:: PROBLEM DETAILS ::
Can you transcribe the data exactly? Leave the pictures out.
★ ★ ★ ★ ★
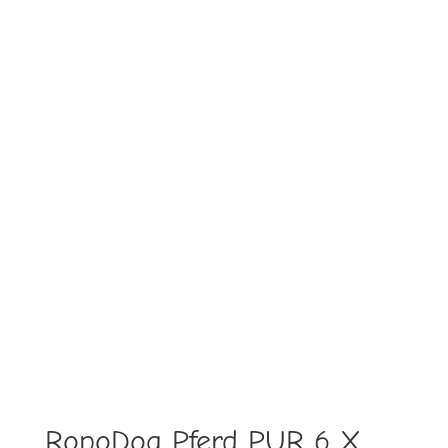
RopoDog Pferd PUR 6 X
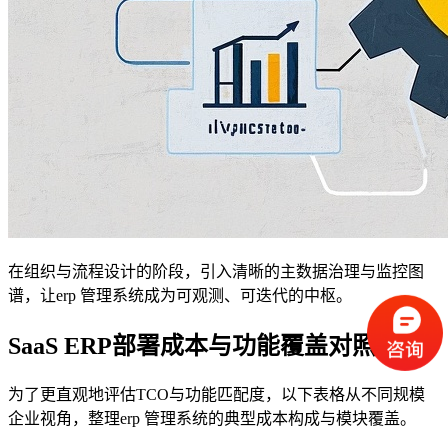
在组织与流程设计的阶段，引入清晰的主数据治理与监控图
谱，让erp 管理系统成为可观测、可迭代的中枢。
SaaS ERP部署成本与功能覆盖对照
为了更直观地评估TCO与功能匹配度，以下表格从不同规模
企业视角，整理erp 管理系统的典型成本构成与模块覆盖。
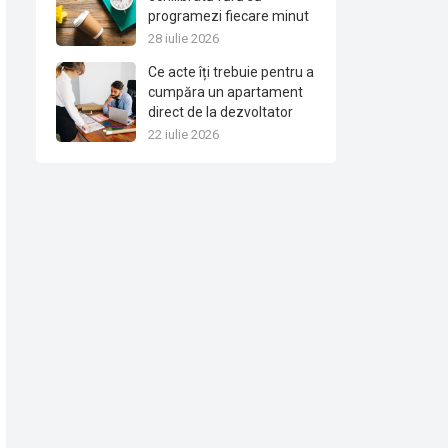
programezi fiecare minut
28 iulie 2026
Ce acte îți trebuie pentru a
cumpăra un apartament
direct de la dezvoltator
22 iulie 2026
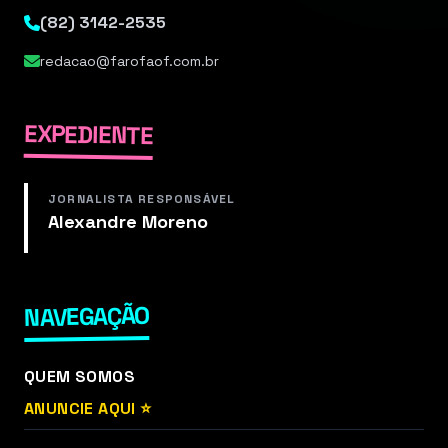
(82) 3142-2535
redacao@farofaof.com.br
EXPEDIENTE
JORNALISTA RESPONSÁVEL
Alexandre Moreno
NAVEGAÇÃO
QUEM SOMOS
ANUNCIE AQUI ⭐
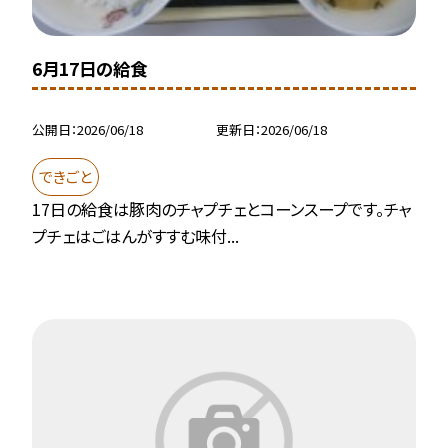
6月17日の給食
公開日
2026/06/18
更新日
2026/06/18
できごと
17日の給食は豚肉のチャプチェとコーンスープです。チャ
プチェはごはんがすすむ味付...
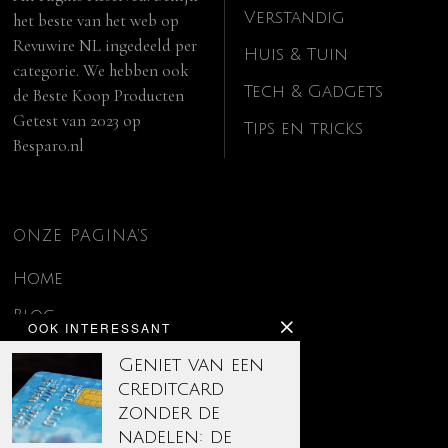
Verstandig
het beste van het web op
Revuwire NL
ingedeeld per
Huis & Tuin
categorie. We hebben ook
Tech & Gadgets
de
Beste Koop Producten
Getest van 2023
op
Tips en tricks
Besparo.nl
ONZE PAGINA’S
Home
Blog
OOK INTERESSANT
Contact
Geniet van een
creditcard
Disclaimer
zonder de
Over ons
nadelen: de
★ ★ ★ ★ ★
:: OUTPUT FOR THIS EXERCISE ::
RopoDog Pferd PUR 6 X
在组织与流程设计的阶段，引入清晰的主数据治理与监控图
谱，让erp 管理系统成为可观测、可迭代的中枢。
SaaS ERP部署成本与功能覆盖对照
为了更直观地评估TCO与功能匹配度，以下表格从不同规模
企业视角，整理erp 管理系统的典型成本构成与模块覆盖。
programezi fiecare minut
28 iulie 2026
Ce acte îți trebuie pentru a
cumpăra un apartament
direct de la dezvoltator
22 iulie 2026
(82) 3142-2535
redacao@farofaof.com.br
EXPEDIENTE
JORNALISTA RESPONSÁVEL
Alexandre Moreno
NAVEGAÇÃO
QUEM SOMOS
ANUNCIE AQUI ⭐
6月17日の給食
公開日
2026/06/18
更新日
2026/06/18
できごと
17日の給食は豚肉のチャプチェとコーンスープです。チャ
プチェはごはんがすすむ味付...
Verstandig
het beste van het web op
Revuwire NL
ingedeeld per
Huis & Tuin
categorie. We hebben ook
Tech & Gadgets
de
Beste Koop Producten
Getest van 2023
op
Tips en tricks
Besparo.nl
ONZE PAGINA’S
Home
Blog
OOK INTERESSANT
Contact
Geniet van een
creditcard
Disclaimer
zonder de
Over ons
nadelen: de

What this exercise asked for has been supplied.